Stored items:
+++

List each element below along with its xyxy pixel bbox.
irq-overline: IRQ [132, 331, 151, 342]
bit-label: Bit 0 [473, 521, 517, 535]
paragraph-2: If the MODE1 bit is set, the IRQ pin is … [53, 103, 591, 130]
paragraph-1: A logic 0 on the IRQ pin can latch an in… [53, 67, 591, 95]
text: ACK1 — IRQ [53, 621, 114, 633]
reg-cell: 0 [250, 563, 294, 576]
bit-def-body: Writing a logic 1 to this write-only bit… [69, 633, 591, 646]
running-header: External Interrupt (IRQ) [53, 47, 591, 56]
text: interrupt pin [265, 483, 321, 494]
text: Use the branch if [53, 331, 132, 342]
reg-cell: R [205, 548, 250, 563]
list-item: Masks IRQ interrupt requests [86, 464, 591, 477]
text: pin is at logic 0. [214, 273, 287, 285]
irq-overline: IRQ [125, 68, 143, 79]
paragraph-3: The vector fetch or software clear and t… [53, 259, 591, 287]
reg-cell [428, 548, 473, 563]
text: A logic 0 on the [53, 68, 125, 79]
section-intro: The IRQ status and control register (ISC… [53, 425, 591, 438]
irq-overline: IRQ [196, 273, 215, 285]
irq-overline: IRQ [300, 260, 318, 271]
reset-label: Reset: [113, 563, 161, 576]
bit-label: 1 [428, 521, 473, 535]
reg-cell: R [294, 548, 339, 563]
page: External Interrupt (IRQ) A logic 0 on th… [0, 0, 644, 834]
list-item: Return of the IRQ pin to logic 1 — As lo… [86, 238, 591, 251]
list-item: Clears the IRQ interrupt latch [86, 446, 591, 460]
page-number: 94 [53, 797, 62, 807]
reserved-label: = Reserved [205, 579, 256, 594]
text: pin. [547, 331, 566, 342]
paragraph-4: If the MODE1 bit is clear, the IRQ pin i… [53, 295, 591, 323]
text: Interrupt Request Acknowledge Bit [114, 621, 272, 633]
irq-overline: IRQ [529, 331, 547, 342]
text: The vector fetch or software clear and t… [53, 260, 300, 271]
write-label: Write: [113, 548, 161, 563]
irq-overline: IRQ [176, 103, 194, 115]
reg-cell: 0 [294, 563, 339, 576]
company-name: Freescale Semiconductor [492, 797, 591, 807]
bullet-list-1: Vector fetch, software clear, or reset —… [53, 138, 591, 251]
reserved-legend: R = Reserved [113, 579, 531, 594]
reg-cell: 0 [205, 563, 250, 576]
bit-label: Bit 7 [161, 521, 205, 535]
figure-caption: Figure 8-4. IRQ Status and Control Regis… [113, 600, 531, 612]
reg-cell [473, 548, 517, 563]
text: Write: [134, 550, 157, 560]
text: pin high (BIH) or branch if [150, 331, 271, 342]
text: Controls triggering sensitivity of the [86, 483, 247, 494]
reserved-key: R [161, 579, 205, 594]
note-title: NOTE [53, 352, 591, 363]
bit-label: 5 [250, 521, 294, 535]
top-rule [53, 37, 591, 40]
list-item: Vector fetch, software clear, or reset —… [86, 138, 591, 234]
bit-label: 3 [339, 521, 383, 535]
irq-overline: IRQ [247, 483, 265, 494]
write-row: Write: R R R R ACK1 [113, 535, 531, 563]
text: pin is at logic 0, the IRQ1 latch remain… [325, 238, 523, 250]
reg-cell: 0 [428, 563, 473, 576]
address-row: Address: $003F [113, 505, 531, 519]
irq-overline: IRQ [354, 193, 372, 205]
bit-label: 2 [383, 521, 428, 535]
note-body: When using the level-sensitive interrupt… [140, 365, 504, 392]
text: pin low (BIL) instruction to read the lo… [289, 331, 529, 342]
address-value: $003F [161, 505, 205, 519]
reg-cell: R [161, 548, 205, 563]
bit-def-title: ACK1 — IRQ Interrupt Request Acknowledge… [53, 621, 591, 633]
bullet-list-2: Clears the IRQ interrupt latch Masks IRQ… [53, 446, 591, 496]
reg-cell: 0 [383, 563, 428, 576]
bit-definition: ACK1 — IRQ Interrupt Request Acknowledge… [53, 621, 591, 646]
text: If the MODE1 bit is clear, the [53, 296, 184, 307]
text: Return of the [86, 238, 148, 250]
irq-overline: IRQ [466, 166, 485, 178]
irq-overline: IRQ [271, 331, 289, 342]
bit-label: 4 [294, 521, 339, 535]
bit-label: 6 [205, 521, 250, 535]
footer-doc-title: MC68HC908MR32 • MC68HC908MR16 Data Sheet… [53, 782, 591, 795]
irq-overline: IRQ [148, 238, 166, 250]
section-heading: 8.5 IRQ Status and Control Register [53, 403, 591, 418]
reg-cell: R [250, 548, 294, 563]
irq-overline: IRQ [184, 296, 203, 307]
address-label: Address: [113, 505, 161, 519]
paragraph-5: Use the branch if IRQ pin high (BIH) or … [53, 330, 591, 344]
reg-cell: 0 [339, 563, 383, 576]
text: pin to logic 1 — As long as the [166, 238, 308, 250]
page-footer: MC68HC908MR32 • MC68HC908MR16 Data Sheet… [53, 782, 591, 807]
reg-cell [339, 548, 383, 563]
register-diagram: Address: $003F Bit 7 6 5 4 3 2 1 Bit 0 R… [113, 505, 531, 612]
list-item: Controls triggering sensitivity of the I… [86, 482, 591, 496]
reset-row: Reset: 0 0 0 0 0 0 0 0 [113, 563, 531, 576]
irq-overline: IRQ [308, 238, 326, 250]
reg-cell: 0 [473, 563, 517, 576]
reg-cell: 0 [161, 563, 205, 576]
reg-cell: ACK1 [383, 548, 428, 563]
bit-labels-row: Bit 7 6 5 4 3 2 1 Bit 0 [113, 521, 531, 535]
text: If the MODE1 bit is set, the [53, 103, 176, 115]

+++

◆ Try it ◆
Read through the data and copy every line where "sensitivity" shows up.

◆ Reply ◆
text: Controls triggering sensitivity of the [86, 483, 247, 494]
list-item: Controls triggering sensitivity of the I… [86, 482, 591, 496]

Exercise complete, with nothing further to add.